Transcribed page contents
§
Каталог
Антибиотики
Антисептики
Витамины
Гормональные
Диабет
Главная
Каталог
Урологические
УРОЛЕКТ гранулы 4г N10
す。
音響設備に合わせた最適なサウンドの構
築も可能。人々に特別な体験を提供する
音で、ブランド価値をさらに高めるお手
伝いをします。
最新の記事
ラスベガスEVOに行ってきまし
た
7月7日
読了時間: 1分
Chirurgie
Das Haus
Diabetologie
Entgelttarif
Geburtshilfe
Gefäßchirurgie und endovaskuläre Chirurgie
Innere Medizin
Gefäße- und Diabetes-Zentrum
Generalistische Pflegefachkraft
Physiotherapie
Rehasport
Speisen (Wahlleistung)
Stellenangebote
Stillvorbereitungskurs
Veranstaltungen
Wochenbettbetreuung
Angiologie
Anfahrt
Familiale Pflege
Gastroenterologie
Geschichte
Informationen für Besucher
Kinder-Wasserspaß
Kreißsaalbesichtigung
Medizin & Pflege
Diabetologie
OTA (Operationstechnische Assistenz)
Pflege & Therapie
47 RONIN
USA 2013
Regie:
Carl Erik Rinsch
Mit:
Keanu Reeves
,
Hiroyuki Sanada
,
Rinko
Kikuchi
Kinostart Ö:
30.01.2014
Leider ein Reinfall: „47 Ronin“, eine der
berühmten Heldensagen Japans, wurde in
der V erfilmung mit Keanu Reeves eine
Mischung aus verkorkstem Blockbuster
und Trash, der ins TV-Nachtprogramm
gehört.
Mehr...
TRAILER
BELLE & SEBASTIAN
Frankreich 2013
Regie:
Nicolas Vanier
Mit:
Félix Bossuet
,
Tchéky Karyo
§
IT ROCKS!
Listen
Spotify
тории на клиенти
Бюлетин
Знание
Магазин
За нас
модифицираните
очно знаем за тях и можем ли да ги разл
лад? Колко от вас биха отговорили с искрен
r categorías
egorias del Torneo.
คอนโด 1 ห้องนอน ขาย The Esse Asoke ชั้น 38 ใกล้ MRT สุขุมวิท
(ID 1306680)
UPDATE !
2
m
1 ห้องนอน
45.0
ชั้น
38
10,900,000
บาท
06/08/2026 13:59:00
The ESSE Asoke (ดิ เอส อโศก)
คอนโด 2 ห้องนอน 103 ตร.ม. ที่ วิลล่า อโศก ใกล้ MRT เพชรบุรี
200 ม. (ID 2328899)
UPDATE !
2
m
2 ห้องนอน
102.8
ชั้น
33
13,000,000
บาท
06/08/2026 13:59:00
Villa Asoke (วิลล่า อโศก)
§
Action item = Pull every line holding "Keanu" out of the records.

Result below =
Keanu Reeves
der V erfilmung mit Keanu Reeves eine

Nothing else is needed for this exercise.